In the ripe month of August, when there was not a drop of moisture in the Texas heat, I attended a camp for incoming Freshman. A camp that was just dandy, one in which many wonderful memories came out of. Although there was one problem. There were about four wall plugs amidst the entire cabin of fifty girls, so naturally, it was a fight to the death if you had any interest in keeping your phone charged.
One evening of the retreat, I was feeling a little brave. Brave enough to attempt to find a place to charge my power drained phone, and just happened to be lucky enough to find one. So there my phone sat, happily regaining power on the bathroom counter while I sat outside talking with one of my friends. I returned an hour later, only to discover my poor phone sitting in what was basically a lake of water amidst the bathroom counter where girls had been showering, brushing their teeth, and proceeding to get ready for bed.
My heart beat quickly and I panicked just a tad. The screen was lit with yellow and pink lines that blinked at me in a fuzzy fashion and I knew there was no hope for my poor phone. Since we were far from any real civilization, I knew the chances of anyone having rice with them was slim, so I desperately wrapped my phone in a bath towel with the charger side down in hopes that the water would drain. Rest in peace, dear friend.
The next day around noon, my fried electronic device began to partially work, and to this day, has only partially worked. Despite the initial inconvenience, there are a few perks to having a water-sensitive phone in a town as humid as College Station.
Being a native College Stationite myself, I should probably warn you all that the weather you have experienced (i.e. the rain) has been nothing so far. When march rolls around, our campus will look like a tsunami, so you should probably invest in some rain boots if you haven't already.
Although, when the little rain that we have had so far rolls around, let me tell ya folks, I'm one of the first to know. If there is even a drop of humidity in the air, my dear old phone doesn't hesitate to let me know. The screen returns to its fuzzy state and glitches occur, yet at least I don't have to check my weather app to know what is about to hit me.
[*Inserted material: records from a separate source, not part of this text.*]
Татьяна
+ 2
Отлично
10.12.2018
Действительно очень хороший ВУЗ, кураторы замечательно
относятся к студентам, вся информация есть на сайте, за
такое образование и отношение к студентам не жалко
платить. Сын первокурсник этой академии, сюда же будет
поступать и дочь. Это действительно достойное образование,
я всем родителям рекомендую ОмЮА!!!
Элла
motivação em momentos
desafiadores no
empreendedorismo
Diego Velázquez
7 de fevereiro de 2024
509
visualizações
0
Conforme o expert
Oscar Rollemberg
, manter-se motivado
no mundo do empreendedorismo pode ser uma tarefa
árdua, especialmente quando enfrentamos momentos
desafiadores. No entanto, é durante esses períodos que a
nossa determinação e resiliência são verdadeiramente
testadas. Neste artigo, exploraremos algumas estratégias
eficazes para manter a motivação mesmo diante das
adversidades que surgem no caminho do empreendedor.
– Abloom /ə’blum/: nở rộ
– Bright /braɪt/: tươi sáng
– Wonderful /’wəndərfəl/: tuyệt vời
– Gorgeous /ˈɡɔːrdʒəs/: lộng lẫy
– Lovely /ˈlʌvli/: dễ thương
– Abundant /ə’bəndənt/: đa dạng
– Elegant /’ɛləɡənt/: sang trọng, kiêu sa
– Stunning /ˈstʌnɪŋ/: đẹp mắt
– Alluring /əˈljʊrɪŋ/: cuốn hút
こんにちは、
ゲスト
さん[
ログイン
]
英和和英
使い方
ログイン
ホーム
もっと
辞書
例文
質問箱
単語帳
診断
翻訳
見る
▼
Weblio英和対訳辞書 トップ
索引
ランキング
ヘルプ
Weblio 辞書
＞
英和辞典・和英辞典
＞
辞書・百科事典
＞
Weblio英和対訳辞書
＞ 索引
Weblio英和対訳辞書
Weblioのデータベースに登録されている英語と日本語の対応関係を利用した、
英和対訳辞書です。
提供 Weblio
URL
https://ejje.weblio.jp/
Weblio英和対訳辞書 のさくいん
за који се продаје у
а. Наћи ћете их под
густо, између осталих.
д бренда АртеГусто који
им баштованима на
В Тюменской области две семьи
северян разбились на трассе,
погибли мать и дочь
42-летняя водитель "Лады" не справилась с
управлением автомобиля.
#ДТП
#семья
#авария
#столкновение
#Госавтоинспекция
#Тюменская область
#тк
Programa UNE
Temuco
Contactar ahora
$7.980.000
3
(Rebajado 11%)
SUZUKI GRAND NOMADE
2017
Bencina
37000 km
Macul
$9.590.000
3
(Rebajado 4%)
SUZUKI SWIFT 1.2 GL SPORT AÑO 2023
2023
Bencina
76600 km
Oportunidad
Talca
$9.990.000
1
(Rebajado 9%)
Even better, at football games I would sport my favorite cowgirl boots, because you know, I'm just redass like that, and conveniently, my boot leg was a pretty great place to store my phone and game ticket so that I didn't have to hold a bag. Yet, those Aggie games were scorching and the sweat was rolling, and guess what? My phone knew it. My SWEAT would cause my phone to malfunction, which is quite the explanation to have to tell your date to the game. No, phone, it isn't raining outside, but I am dripping in sweat and I'm trying to hide it.
So if you ever are in need of the forecast, don't hesitate to ask. Nine times out of ten, I've got you, home skillet.